Ecology can rightly be considered the supreme subversive science…threatening all those cultural commitments that have brought about the present devastation (212).

In relation to the earth, we have been autistic for centuries. Only now have we begun to listen…. (215).

V.  Or consider an alternative education, via the arts....



Brueghel's 1558 painting, "Landscape with the Fall of Icarus"

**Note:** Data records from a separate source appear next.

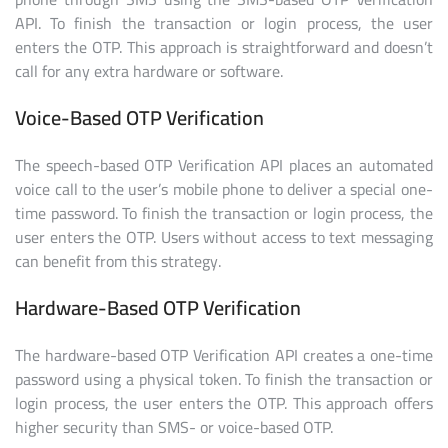
API. To finish the transaction or login process, the user
enters the OTP. This approach is straightforward and doesn’t
call for any extra hardware or software.
Voice-Based OTP Verification
The speech-based OTP Verification API places an automated
voice call to the user’s mobile phone to deliver a special one-
time password. To finish the transaction or login process, the
user enters the OTP. Users without access to text messaging
can benefit from this strategy.
Hardware-Based OTP Verification
The hardware-based OTP Verification API creates a one-time
password using a physical token. To finish the transaction or
login process, the user enters the OTP. This approach offers
higher security than SMS- or voice-based OTP.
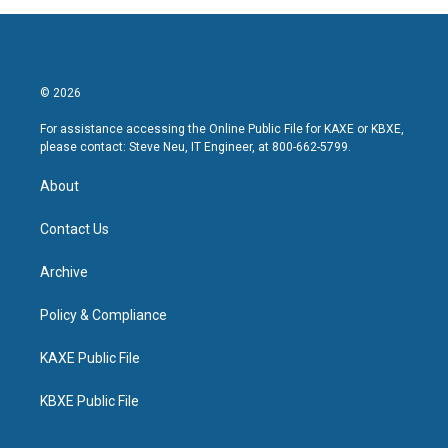
© 2026
For assistance accessing the Online Public File for KAXE or KBXE,
please contact: Steve Neu, IT Engineer, at 800-662-5799.
About
Contact Us
Archive
Policy & Compliance
KAXE Public File
KBXE Public File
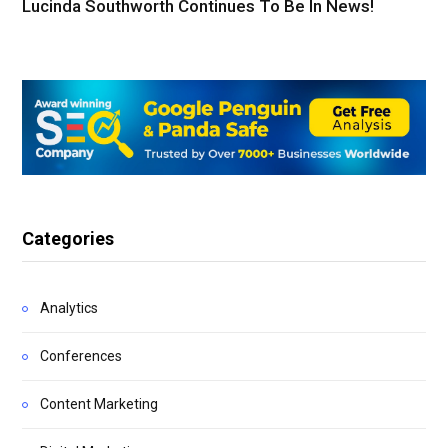
Lucinda Southworth Continues To Be In News!
Categories
Analytics
Conferences
Content Marketing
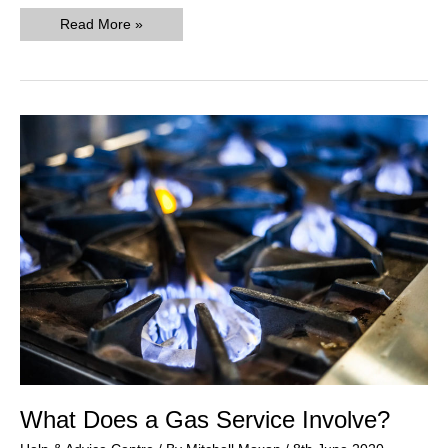
What
Read More »
To
Do
If
Your
Landlord
Gas
Safety
Certificate
Has
Expired
What Does a Gas Service Involve?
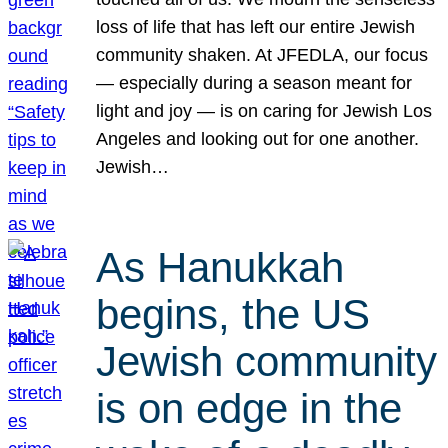
loss of life that has left our entire Jewish
community shaken. At JFEDLA, our focus
— especially during a season meant for
light and joy — is on caring for Jewish Los
Angeles and looking out for one another.
Jewish…
As Hanukkah
begins, the US
Jewish community
is on edge in the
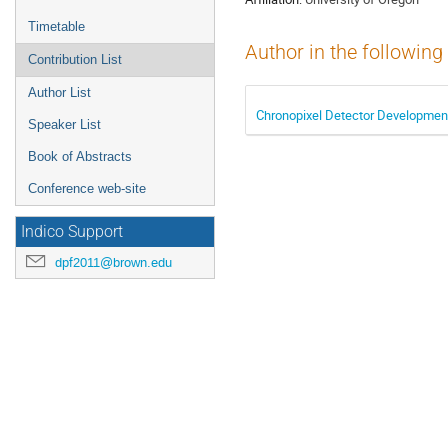
Timetable
Author in the following
Contribution List
Author List
Chronopixel Detector Development 
Speaker List
Book of Abstracts
Conference web-site
Indico Support
dpf2011@brown.edu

and with W.H. Auden's commentary/poem,
Musee des Beaux Arts

About suffering they were never wrong,
The Old Masters: how well they understood
Its human position; how it takes place
While someone else is eating or opening a window or just walking dully along;
How, when the aged are reverently, passionately waiting
For the miraculous birth, there always must be
Children who did not specially want it to happen, skating
On a pond at the edge of the wood:
They never forgot
That even the dreadful martyrdom must run its course
Anyhow in a corner, some untidy spot
Where the dogs go on with their doggy life and the torturer's horse
Scratches its innocent behind on a tree.

In Brueghel's Icarus, for instance: how everything turns away
Quite leisurely from the disaster; the ploughman may
Have heard the splash, the forsaken cry,
But for him it was not an important failure; the sun shone
As it had to on the white legs disappearing into the green
Water; and the expensive delicate ship that must have seen
Something amazing, a boy falling out of the sky,
Had somewhere to get to and sailed calmly on.

Is this an ecological poem?
Is the tragedy that nature (human and animal) did not notice Icarus's fall,
or that we, in Western Civilization, think that nature should have?"